Desde o hotel onde a seleção se hospedaria, passagens aéreas considerando todas as hipóteses de encerramento da participação na Copa, tudo havia sido pensado. Os 33 jogadores foram submetidos a um check-up como nunca se vira no futebol brasileiro. Castro conta que durante uma semana eles foram virados do avesso por clínicos, traumatologistas, neurologistas, radiologistas, cardiologistas, oftalmos, otorrinos e até calistas gerando assustadores resultados em laboratórios. Mesmo se tratando do creme do futebol brasileiro, dos melhores jogadores, que ganhavam os maiores salários, fisicamente aqueles homens pareciam ter acabado de chegar do mato com uma trouxa às costas e um talo de capim entre os dentes. Os exames mostraram o festival de vermes, lombrigas, anemias, sífilis, problemas de amídalas, de digestão e de circulação que assolavam a seleção brasileira. Mas o pior era o estado dentário dos atletas. Entre os 33 jogadores havia 470 dentes com problemas, uma media de cerca de 15 por jogador! O total de extrações chegou à 32 dentes, perfazendo uma dentadura completa.
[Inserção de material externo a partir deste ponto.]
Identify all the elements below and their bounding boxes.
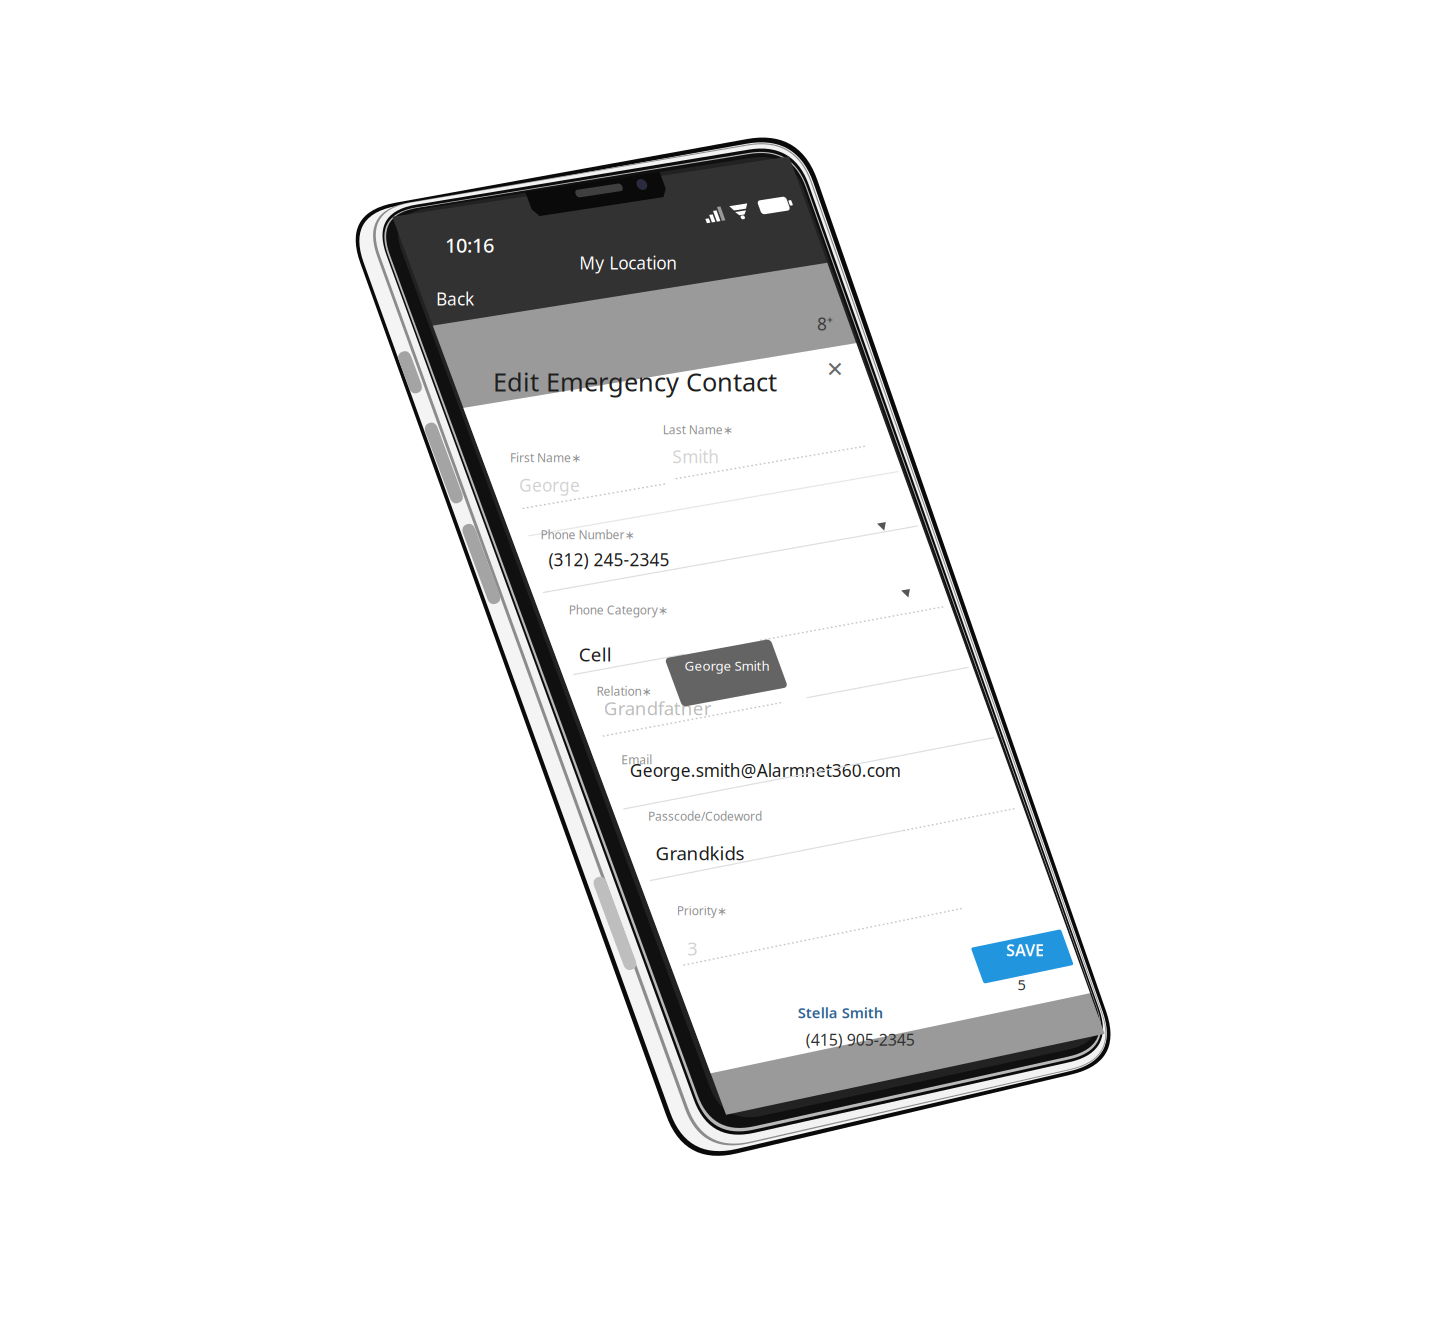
staticText: Cell [579, 642, 612, 667]
button[interactable]: Add contact [0, 0, 1446, 1318]
staticText: Smith [672, 445, 719, 468]
staticText: 5 [1018, 975, 1026, 994]
staticText: George [519, 474, 580, 497]
button[interactable]: SAVE [0, 0, 1446, 1318]
staticText: My Location [579, 251, 677, 274]
staticText: SAVE [1006, 940, 1044, 961]
staticText: George Smith [684, 657, 769, 674]
staticText: Stella Smith [798, 1003, 883, 1022]
staticText: Back [436, 287, 474, 310]
button[interactable]: Back [0, 0, 1446, 1318]
button[interactable]: Close [0, 0, 1446, 1318]
staticText: Email [621, 752, 652, 768]
staticText: Priority∗ [677, 903, 727, 919]
staticText: (312) 245-2345 [548, 548, 669, 571]
staticText: Last Name∗ [663, 422, 733, 438]
staticText: (415) 905-2345 [806, 1029, 915, 1050]
staticText: Grandfather [604, 696, 712, 720]
button[interactable]: My Location [0, 0, 1446, 1318]
staticText: First Name∗ [510, 450, 581, 465]
staticText: Phone Number∗ [540, 527, 634, 542]
staticText: 10:16 [445, 232, 494, 258]
staticText: ✕ [826, 357, 844, 381]
staticText: Edit Emergency Contact [493, 365, 777, 398]
staticText: 8⁺ [817, 312, 833, 335]
staticText: Phone Category∗ [569, 602, 668, 618]
staticText: 3 [687, 936, 698, 961]
staticText: Passcode/Codeword [648, 808, 762, 824]
staticText: Grandkids [656, 841, 744, 866]
staticText: Relation∗ [596, 683, 651, 699]
staticText: George.smith@Alarmnet360.com [630, 759, 901, 782]
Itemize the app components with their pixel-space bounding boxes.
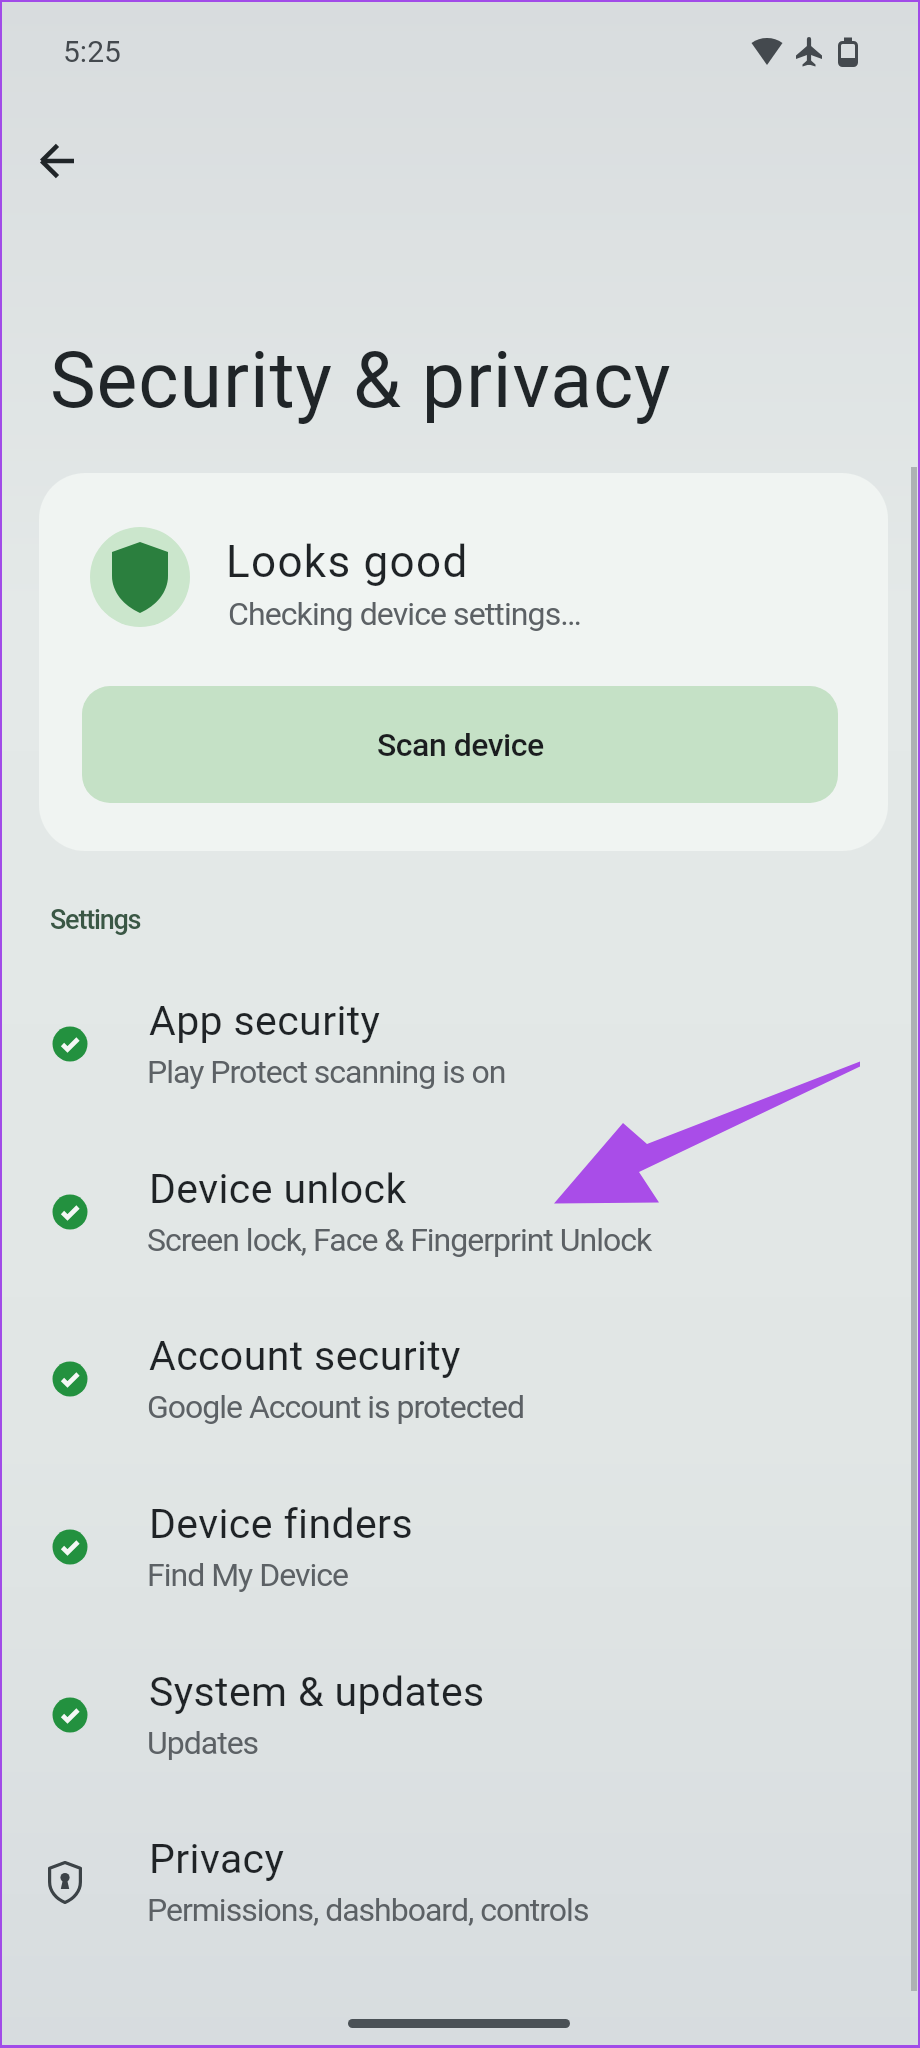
button[interactable]: Looks good <box>39 473 888 851</box>
button[interactable] <box>33 137 81 185</box>
button[interactable]: Device unlock <box>0 1129 920 1296</box>
staticText: Permissions, dashboard, controls <box>147 1891 589 1929</box>
staticText: 5:25 <box>63 34 121 69</box>
staticText: Device finders <box>149 1500 413 1548</box>
staticText: Screen lock, Face & Fingerprint Unlock <box>147 1221 652 1259</box>
staticText: Security & privacy <box>50 336 672 426</box>
staticText: Scan device <box>377 726 544 764</box>
button[interactable]: Device finders <box>0 1464 920 1631</box>
staticText: App security <box>149 997 381 1045</box>
button[interactable]: Account security <box>0 1296 920 1463</box>
staticText: Google Account is protected <box>147 1388 524 1426</box>
button[interactable]: Scan device <box>82 686 838 803</box>
button[interactable]: Privacy <box>0 1799 920 1966</box>
staticText: Updates <box>147 1724 259 1762</box>
button[interactable]: System & updates <box>0 1632 920 1799</box>
staticText: Account security <box>149 1332 461 1380</box>
staticText: Settings <box>50 904 141 936</box>
button[interactable]: App security <box>0 961 920 1128</box>
staticText: System & updates <box>149 1668 485 1716</box>
staticText: Device unlock <box>149 1165 407 1213</box>
staticText: Looks good <box>226 536 469 588</box>
staticText: Privacy <box>149 1835 285 1883</box>
button[interactable] <box>348 2019 570 2028</box>
staticText: Checking device settings… <box>228 595 581 633</box>
staticText: Find My Device <box>147 1556 348 1594</box>
staticText: Play Protect scanning is on <box>147 1053 506 1091</box>
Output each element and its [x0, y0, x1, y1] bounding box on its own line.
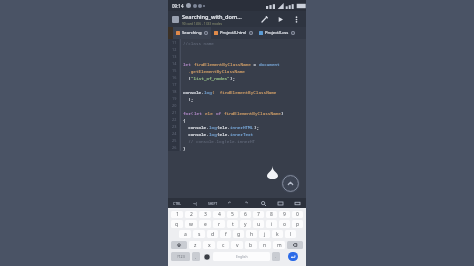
- staticText: ProjectX.css: [265, 30, 289, 36]
- button[interactable]: English: [213, 252, 270, 261]
- button[interactable]: ?123: [171, 252, 190, 261]
- button[interactable]: Shift: [171, 241, 187, 249]
- button[interactable]: 3: [199, 211, 211, 218]
- button[interactable]: z: [189, 241, 201, 249]
- button[interactable]: v: [231, 241, 243, 249]
- button[interactable]: 6: [240, 211, 251, 218]
- button[interactable]: Keyboard: [272, 198, 289, 208]
- staticText: Searching_with_dom...: [182, 13, 242, 21]
- button[interactable]: 7: [253, 211, 264, 218]
- staticText: //class name: [183, 40, 214, 46]
- staticText: 12: [172, 47, 177, 52]
- button[interactable]: 4: [213, 211, 225, 218]
- staticText: =: [251, 61, 259, 67]
- button[interactable]: a: [179, 230, 191, 238]
- staticText: innerHTML: [230, 124, 254, 130]
- staticText: Searching: [182, 30, 202, 36]
- button[interactable]: 1: [171, 211, 183, 218]
- button[interactable]: t: [227, 220, 238, 228]
- button[interactable]: k: [272, 230, 283, 238]
- button[interactable]: Comma: [192, 252, 200, 261]
- button[interactable]: Search: [255, 198, 272, 208]
- button[interactable]: p: [292, 220, 303, 228]
- staticText: console.: [183, 131, 209, 137]
- staticText: 24: [172, 131, 177, 136]
- button[interactable]: Run: [275, 14, 286, 25]
- staticText: 4: [218, 211, 221, 218]
- button[interactable]: m: [273, 241, 285, 249]
- staticText: innerText: [230, 131, 254, 137]
- staticText: // console.log(ele.innerHT: [183, 138, 256, 144]
- staticText: ,: [195, 254, 197, 259]
- staticText: 17: [172, 82, 177, 87]
- button[interactable]: 9: [279, 211, 290, 218]
- button[interactable]: CTRL: [168, 198, 186, 208]
- button[interactable]: ↶: [221, 198, 238, 208]
- staticText: (: [183, 75, 191, 81]
- button[interactable]: More options: [291, 14, 302, 25]
- button[interactable]: Navigation drawer: [172, 16, 179, 23]
- button[interactable]: 5: [227, 211, 238, 218]
- button[interactable]: Searching: [173, 27, 211, 39]
- button[interactable]: Period: [272, 252, 280, 261]
- staticText: 14: [172, 61, 177, 66]
- button[interactable]: f: [220, 230, 231, 238]
- button[interactable]: r: [213, 220, 225, 228]
- button[interactable]: b: [245, 241, 257, 249]
- button[interactable]: e: [199, 220, 211, 228]
- button[interactable]: x: [203, 241, 215, 249]
- button[interactable]: ↷: [238, 198, 255, 208]
- staticText: n: [263, 242, 267, 249]
- button[interactable]: 2: [185, 211, 197, 218]
- staticText: findElementByClassName: [194, 61, 251, 67]
- button[interactable]: 0: [292, 211, 303, 218]
- button[interactable]: Edit: [259, 14, 270, 25]
- button[interactable]: w: [185, 220, 197, 228]
- staticText: i: [271, 221, 273, 228]
- button[interactable]: Backspace: [287, 241, 303, 249]
- button[interactable]: Scroll up: [281, 174, 300, 193]
- button[interactable]: u: [253, 220, 264, 228]
- staticText: log: [204, 89, 212, 95]
- staticText: 20: [172, 103, 177, 108]
- staticText: 3: [204, 211, 207, 218]
- staticText: 0: [296, 211, 299, 218]
- button[interactable]: s: [193, 230, 205, 238]
- button[interactable]: Enter: [288, 252, 298, 261]
- button[interactable]: ProjectX.html: [211, 27, 256, 39]
- button[interactable]: j: [259, 230, 270, 238]
- staticText: g: [237, 231, 241, 238]
- staticText: ( findElementByClassName: [212, 89, 277, 95]
- button[interactable]: c: [217, 241, 229, 249]
- staticText: 26: [172, 145, 177, 150]
- button[interactable]: d: [207, 230, 218, 238]
- button[interactable]: 8: [266, 211, 277, 218]
- button[interactable]: i: [266, 220, 277, 228]
- staticText: .: [275, 254, 277, 259]
- staticText: b: [249, 242, 253, 249]
- button[interactable]: o: [279, 220, 290, 228]
- button[interactable]: h: [246, 230, 257, 238]
- button[interactable]: Escape: [289, 198, 306, 208]
- staticText: j: [264, 231, 266, 238]
- staticText: document: [259, 61, 280, 67]
- button[interactable]: SHIFT: [204, 198, 221, 208]
- button[interactable]: Language: [201, 251, 212, 262]
- button[interactable]: n: [259, 241, 271, 249]
- staticText: y: [244, 221, 247, 228]
- staticText: ProjectX.html: [220, 30, 247, 36]
- button[interactable]: y: [240, 220, 251, 228]
- button[interactable]: l: [285, 230, 296, 238]
- button[interactable]: q: [171, 220, 183, 228]
- staticText: l: [290, 231, 292, 238]
- button[interactable]: →|: [186, 198, 204, 208]
- staticText: 90 card 1456 - 1333 modes: [182, 22, 223, 26]
- staticText: let: [183, 61, 194, 67]
- staticText: a: [184, 231, 187, 238]
- button[interactable]: g: [233, 230, 244, 238]
- staticText: →|: [193, 201, 198, 206]
- staticText: (ele.: [217, 124, 230, 130]
- staticText: of: [216, 110, 224, 116]
- staticText: log: [209, 131, 217, 137]
- button[interactable]: ProjectX.css: [256, 27, 298, 39]
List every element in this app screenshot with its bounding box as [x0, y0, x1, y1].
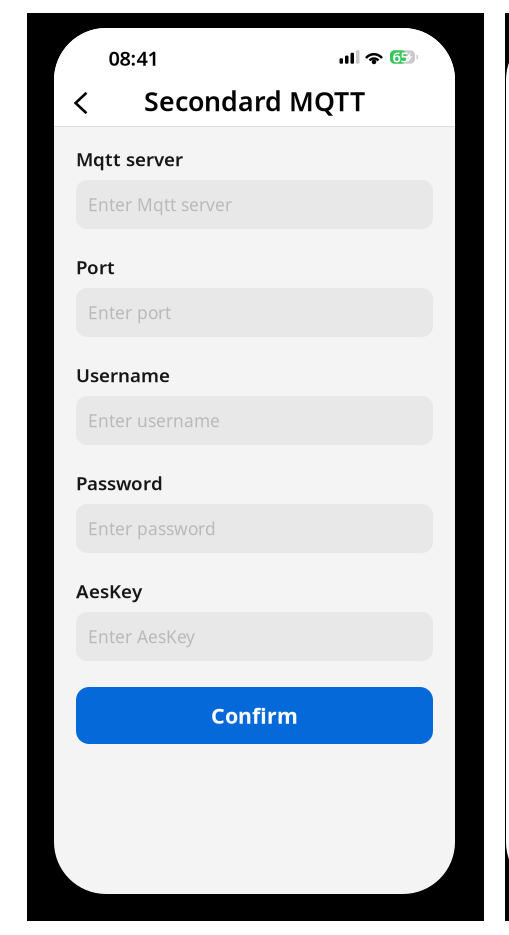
staticText: Enter username [88, 409, 220, 432]
button[interactable]: Enter port [76, 288, 433, 337]
button[interactable]: Enter password [76, 504, 433, 553]
button[interactable]: Enter username [76, 396, 433, 445]
staticText: Enter password [88, 517, 216, 540]
staticText: Password [76, 471, 163, 495]
button[interactable]: Back [59, 81, 103, 125]
button[interactable]: Enter Mqtt server [76, 180, 433, 229]
staticText: 08:41 [108, 45, 158, 71]
staticText: 65 [392, 47, 408, 67]
button[interactable]: Enter AesKey [76, 612, 433, 661]
staticText: Mqtt server [76, 147, 183, 171]
staticText: Enter port [88, 301, 171, 324]
staticText: AesKey [76, 579, 142, 603]
button[interactable]: Confirm [76, 687, 433, 744]
staticText: Enter AesKey [88, 625, 195, 648]
staticText: Secondard MQTT [144, 83, 365, 119]
staticText: Enter Mqtt server [88, 193, 232, 216]
staticText: Username [76, 363, 170, 387]
staticText: Confirm [211, 701, 298, 730]
staticText: Port [76, 255, 115, 279]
Outra inovação da CBD foi incluir na equipe uma figura que naquele momento era no mínimo inusitada: um psicólogo. Até 1958 havia a ideia de que o jogador brasileiro tremia nas bases quando se tratava de Copa do Mundo. Como medida de prevenção o psicólogo passou a acompanhar os jogadores.
O minucioso planejamento ia mais longe. O regulamento disciplinar, devidamente controlados por Carlos Nascimento, continha quarenta itens, com proibições como descer para o café da manhã sem estar barbeado e falar com a imprensa sobre assuntos da seleção. Mesmo com certo exagero e com muito folclore aquela rigidez fazia sentido para o processo de mudança empreendido no futebol e todo esse aparato surtiu efeito. Cada vez mais a conquista da Copa do Mundo parecia possível.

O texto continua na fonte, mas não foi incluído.